6) Consider internet service providers that use strict password policies
We saw that weak passwords are the common reasons for successful attacks. Now, when connecting to a public network, consider the networks that apply strict password policies for your logins. Public Wi-Fi networks that require users to create an account to use their services must ensure that their users adhere to these strict rules. Such rules include having mixed-case letters, numbers and symbols or providing a random password generation option so that the users have to generate passwords for a single session only.

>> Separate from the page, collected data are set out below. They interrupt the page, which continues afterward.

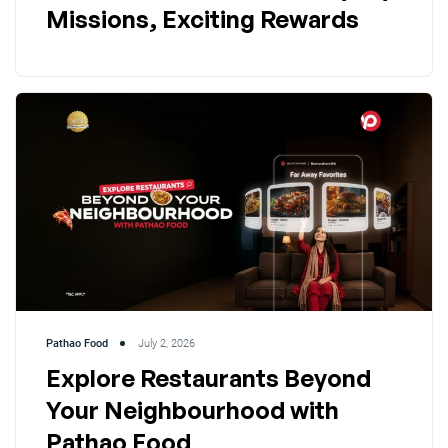
Missions, Exciting Rewards
Pathao Food
July 2, 2026
Explore Restaurants Beyond
Your Neighbourhood with
Pathao Food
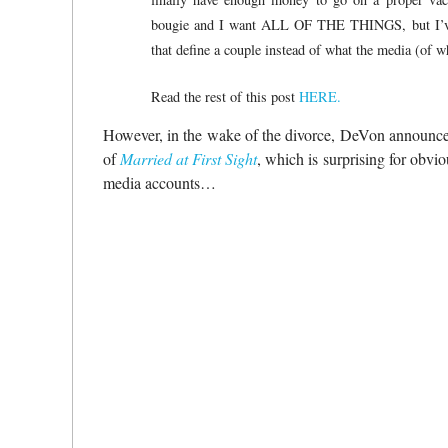
bougie and I want ALL OF THE THINGS, but I’ve le
that define a couple instead of what the media (of
Read the rest of this post
HERE.
However, in the wake of the divorce, DeVon announced 
of
Married at First Sight
, which is surprising for obvi
media accounts…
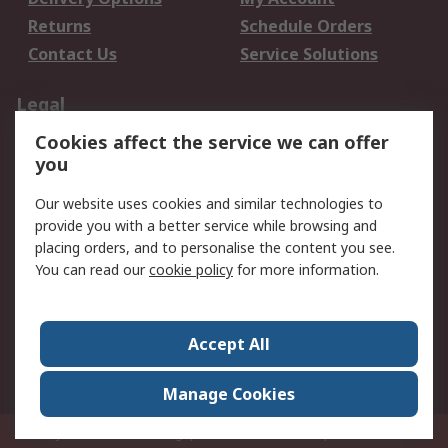
Returns
Schedule Orders
Contact Us
Service Solutions
Legal
Cookies affect the service we can offer
Data Protection
Email Security
you
Privacy Policy
Website Terms
Terms and Conditions
Our website uses cookies and similar technologies to
of Sale
provide you with a better service while browsing and
placing orders, and to personalise the content you see.
You can read our
cookie policy
for more information.
About RS
About RS
Careers
Corporate Group
Press Centre
Accept All
World Wide
Manage Cookies
Privy Box No. 920187 Singapore 929292
© RS Components Pte Ltd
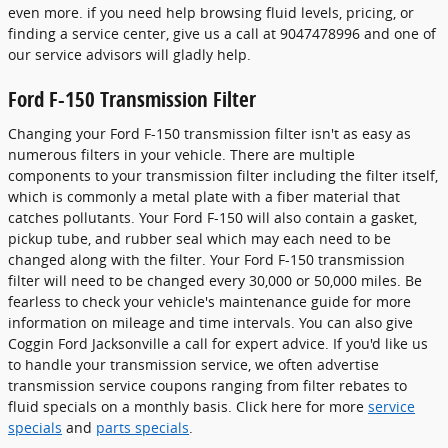
even more. if you need help browsing fluid levels, pricing, or
finding a service center, give us a call at 9047478996 and one of
our service advisors will gladly help.
Ford F-150 Transmission Filter
Changing your Ford F-150 transmission filter isn't as easy as
numerous filters in your vehicle. There are multiple
components to your transmission filter including the filter itself,
which is commonly a metal plate with a fiber material that
catches pollutants. Your Ford F-150 will also contain a gasket,
pickup tube, and rubber seal which may each need to be
changed along with the filter. Your Ford F-150 transmission
filter will need to be changed every 30,000 or 50,000 miles. Be
fearless to check your vehicle's maintenance guide for more
information on mileage and time intervals. You can also give
Coggin Ford Jacksonville a call for expert advice. If you'd like us
to handle your transmission service, we often advertise
transmission service coupons ranging from filter rebates to
fluid specials on a monthly basis. Click here for more
service
specials
and
parts specials
.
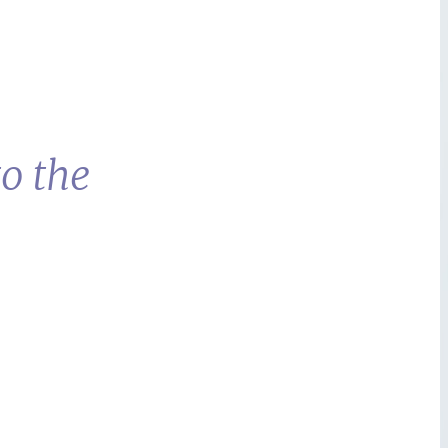
o the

7) Visit common sites only
When using public Wi-Fi, it is advisable that you visit popular websites such as Google, DuckDuckGo, Yahoo and Wikipedia that provide content without necessarily requiring a login. Remember not to keep your browsing history though because the hackers may randomly collect data to study patterns and then you may fall victim one day. Avoid Facebook, Twitter, Emails, online shopping or any other sensitive sites that involve personal data sharing because you are likely to get got and exposed online.
8) Turn Wi-Fi adapter off after disconnecting from the network
In computing, it is good practice not to leave your device connected to the internet when it is not in use. Security and power usage are the primary concerns here, but for now, we go we focus on privacy. Nowadays, most sites through protocols similar to POP, allow for local storage of data on your computer. Local folder storage enables you to work on them later and avoid the risk of exposing your data to hackers as you process online. Prefer downloading media over streaming so that you may reduce the time of connection to the internet.